Statistical analysis
Continuous variables are presented as the mean and ± standard deviation (SD). The chi-squared or Student’s t test was used to compare differences in the variables. Western blot reactions were quantified by estimating the optical density relative to that of actin used as the reference value.
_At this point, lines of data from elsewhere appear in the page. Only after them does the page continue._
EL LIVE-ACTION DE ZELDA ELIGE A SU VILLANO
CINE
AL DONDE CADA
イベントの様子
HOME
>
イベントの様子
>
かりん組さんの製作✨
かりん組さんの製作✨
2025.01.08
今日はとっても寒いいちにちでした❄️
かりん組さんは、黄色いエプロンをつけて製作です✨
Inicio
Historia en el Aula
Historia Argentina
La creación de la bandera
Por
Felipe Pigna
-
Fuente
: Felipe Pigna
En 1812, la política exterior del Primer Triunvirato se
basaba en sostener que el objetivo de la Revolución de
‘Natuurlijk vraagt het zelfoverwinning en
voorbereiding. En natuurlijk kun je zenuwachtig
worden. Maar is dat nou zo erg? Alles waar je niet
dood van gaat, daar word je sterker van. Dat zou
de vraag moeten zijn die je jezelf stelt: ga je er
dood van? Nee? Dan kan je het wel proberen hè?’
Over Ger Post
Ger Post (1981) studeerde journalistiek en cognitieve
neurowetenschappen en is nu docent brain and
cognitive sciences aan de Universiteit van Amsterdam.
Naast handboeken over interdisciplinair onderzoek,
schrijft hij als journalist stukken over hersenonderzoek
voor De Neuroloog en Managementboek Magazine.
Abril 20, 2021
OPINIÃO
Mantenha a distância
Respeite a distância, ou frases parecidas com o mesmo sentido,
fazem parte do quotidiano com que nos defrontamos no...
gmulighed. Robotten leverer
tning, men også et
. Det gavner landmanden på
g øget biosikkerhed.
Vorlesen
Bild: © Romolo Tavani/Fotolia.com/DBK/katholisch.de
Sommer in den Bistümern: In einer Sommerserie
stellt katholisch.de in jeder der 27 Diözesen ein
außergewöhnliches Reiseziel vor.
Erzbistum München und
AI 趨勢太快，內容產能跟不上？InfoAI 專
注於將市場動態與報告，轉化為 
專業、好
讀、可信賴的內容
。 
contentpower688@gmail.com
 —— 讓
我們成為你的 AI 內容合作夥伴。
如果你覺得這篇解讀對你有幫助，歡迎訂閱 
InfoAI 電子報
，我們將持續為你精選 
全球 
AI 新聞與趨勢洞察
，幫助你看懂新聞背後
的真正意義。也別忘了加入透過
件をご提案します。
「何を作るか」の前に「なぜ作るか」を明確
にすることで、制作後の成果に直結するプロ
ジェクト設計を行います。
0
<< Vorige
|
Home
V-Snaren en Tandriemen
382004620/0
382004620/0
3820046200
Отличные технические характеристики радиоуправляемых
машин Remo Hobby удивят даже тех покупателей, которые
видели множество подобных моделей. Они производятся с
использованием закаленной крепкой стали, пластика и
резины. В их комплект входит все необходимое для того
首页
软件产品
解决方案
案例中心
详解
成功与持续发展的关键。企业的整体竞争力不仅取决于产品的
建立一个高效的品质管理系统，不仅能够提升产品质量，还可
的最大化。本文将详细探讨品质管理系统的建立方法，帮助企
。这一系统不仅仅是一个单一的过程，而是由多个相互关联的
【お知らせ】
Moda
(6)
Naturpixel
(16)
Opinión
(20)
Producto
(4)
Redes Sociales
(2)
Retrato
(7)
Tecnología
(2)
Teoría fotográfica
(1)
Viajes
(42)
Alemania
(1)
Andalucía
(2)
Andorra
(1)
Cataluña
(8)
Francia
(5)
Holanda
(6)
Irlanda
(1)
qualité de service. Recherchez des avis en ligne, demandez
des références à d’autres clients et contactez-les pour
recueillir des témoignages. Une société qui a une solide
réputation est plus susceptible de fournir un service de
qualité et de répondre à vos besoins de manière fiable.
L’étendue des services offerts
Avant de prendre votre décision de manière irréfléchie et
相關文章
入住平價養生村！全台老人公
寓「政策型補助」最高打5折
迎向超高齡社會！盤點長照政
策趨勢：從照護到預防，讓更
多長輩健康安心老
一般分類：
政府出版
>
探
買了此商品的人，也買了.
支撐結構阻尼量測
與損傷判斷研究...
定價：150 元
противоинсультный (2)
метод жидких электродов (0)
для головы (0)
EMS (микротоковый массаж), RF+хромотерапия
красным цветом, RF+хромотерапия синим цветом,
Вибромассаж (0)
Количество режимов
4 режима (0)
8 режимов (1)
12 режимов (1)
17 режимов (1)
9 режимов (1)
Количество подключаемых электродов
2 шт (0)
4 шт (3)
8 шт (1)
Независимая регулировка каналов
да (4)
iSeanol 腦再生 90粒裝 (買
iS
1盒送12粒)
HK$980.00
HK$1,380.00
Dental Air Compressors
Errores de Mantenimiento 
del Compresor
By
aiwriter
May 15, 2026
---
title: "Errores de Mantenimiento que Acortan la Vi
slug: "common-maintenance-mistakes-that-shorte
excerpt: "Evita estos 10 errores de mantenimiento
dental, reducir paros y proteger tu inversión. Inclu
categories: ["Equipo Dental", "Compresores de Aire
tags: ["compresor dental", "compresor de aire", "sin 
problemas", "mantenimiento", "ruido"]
The degree of qRT-PCR and western blots were described as the mean ± standard error of the mean (SEM). Statistical analysis was performed with SPSS V.21 (SPSS, IL, USA) and GraphPad Prism software (v.6.01; GraphPad Software Inc., San Diego, CA, USA). Statistical significance was indicated at p-values of < 0.05. P-values of less than of < 0.05 and 0.01 are represented by * and **, respectively.